La Cappella di San Lorenzo Martire

Interno cappella di San Lorenzo Martire
La cappella di San Lorenzo al Calvario nasce sul terreno proveniente dal testamento olografo della defunta signora Fiorini Angela, vedova Grassi, la quale nel 1968, lasciò al parroco pro-tempore della parrocchia di Santa Maria La Stella, don Vincenzo Finocchiaro, un ettaro della proprietà sita nella Contrada Santa Maria La Stella, per la costruzione di una Chiesa in onore di San Lorenzo, e nello stesso testamento lo individuò esprimendosi nei seguenti termini: "quest'ettaro di terreno deve staccarsi alla fine della proprietà di Santa Maria La Stella e precisamente lungo la strada nuova che divide la proprietà, all´incrocio con la via Volta Nespola che si trova a Nord".
Il Comune di Aci S. Antonio destinò però quell´area per attrezzature sportive. Il terreno venne quindi venduto e il ricavato venne depositato nell'Ufficio Amministrativo della diocesi da servire per gli scopi previsti nel testamento della Signora Fiorini.
Successivamente, l´allora vescovo di Acireale, Mons. Giuseppe Malandrino per aderire a quanto aveva disposto la signora Fiorini, acquistò nel 1990 dal signor Antonino Maugeri, l´immobile di via Antonio Maugeri n.19 per poi donarlo alla Parrocchia Santa Maria La Stella, con la condizione imposta dal donante, e cioé che l´immobile venisse adibito a luogo di culto, in onore di San Lorenzo.
Nel 2004 per opera di alcuni artigiani e volontari della Parrocchia l'immobile fu trasfomato in piccola Chiesa.
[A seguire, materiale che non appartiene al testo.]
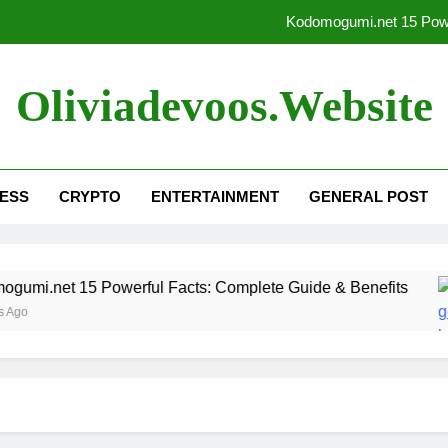
Kodomogumi.net 15 Powe
Sitemap Generator by Spel
Oliviadevoos.website
What is gugihjok
kodomogumi.net – top stories
ESS
CRYPTO
ENTERTAINMENT
GENERAL POST
Kodomogumi.net 15 Powe
Sitemap Generator by Spel
i.net 15 Powerful Facts: Complete Guide & Benefits
What is gugihjok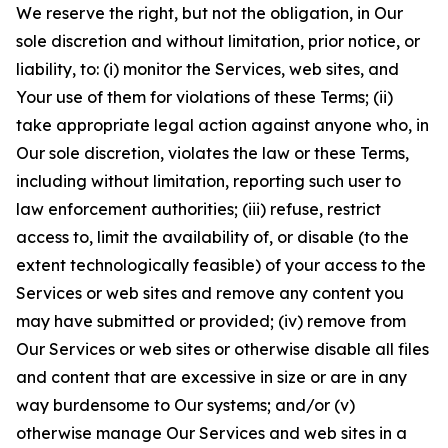
We reserve the right, but not the obligation, in Our
sole discretion and without limitation, prior notice, or
liability, to: (i) monitor the Services, web sites, and
Your use of them for violations of these Terms; (ii)
take appropriate legal action against anyone who, in
Our sole discretion, violates the law or these Terms,
including without limitation, reporting such user to
law enforcement authorities; (iii) refuse, restrict
access to, limit the availability of, or disable (to the
extent technologically feasible) of your access to the
Services or web sites and remove any content you
may have submitted or provided; (iv) remove from
Our Services or web sites or otherwise disable all files
and content that are excessive in size or are in any
way burdensome to Our systems; and/or (v)
otherwise manage Our Services and web sites in a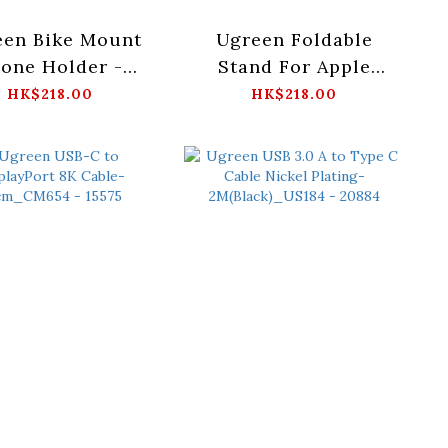
een Bike Mount
Ugreen Foldable
one Holder -
Stand For Apple
k_LP494-60548
MagSafe
HK$218.00
HK$218.00
Charger_LP472-
40290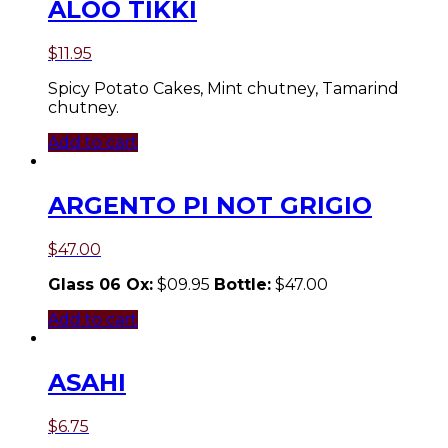
ALOO TIKKI
$
11.95
Spicy Potato Cakes, Mint chutney, Tamarind
chutney.
Add to cart
ARGENTO PI NOT GRIGIO
$
47.00
Glass 06 Ox:
$09.95
Bottle:
$47.00
Add to cart
ASAHI
$
6.75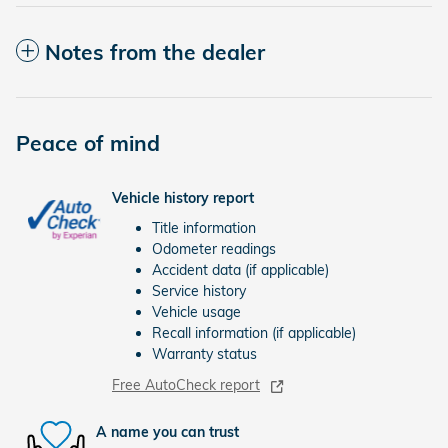
Notes from the dealer
Peace of mind
Vehicle history report
Title information
Odometer readings
Accident data (if applicable)
Service history
Vehicle usage
Recall information (if applicable)
Warranty status
Free AutoCheck report
A name you can trust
L´inaugurazione è avvenne il 10 agosto del 2004 con una solenne concelebrazione presieduta da S.E. Mons. Pio Vittorio Vigo, Arcivescovo - Vescovo di Acireale.
All´interno della cappella che ha preso il nome di San Lorenzo al Calvario; si trova la statua di San Lorenzo, dono della famiglia Sidoti; l´Hecce Homo, realizzato da Torrisi di Aci S. Antono; il Crocifisso di san Damiano offerto in memoria di Alfio Finocchiaro; la Pietà (antica statua in impasto di gesso proveniente dalla camera da letto di una famiglia catanese); il Simulacro del Cristo Morto; posto sotto l'altare in pietra lavica e il quadro della Madonna col Bambino (dono della famiglia Grassi-Fiorini in ricordo della benedizione della cappella).
La porta del Tabernacolo proviene dalla vecchia chiesa parrocchiale.
Dalla cappella di San Lorenzo al Calvario ogni venerdì santo parte la processione del Cristo Morto il quale percorre coperto dal grande baldacchino a sei aste, la via A. Maugeri e la via Santa Maria La Stella fino alla Chiesa Parrocchiale, seguito dal Simulacro dell´Addolorata e dal Simulacro di San Giovanni, portati a spalla rispettivamente dalle giovani e dai giovani della parrocchia.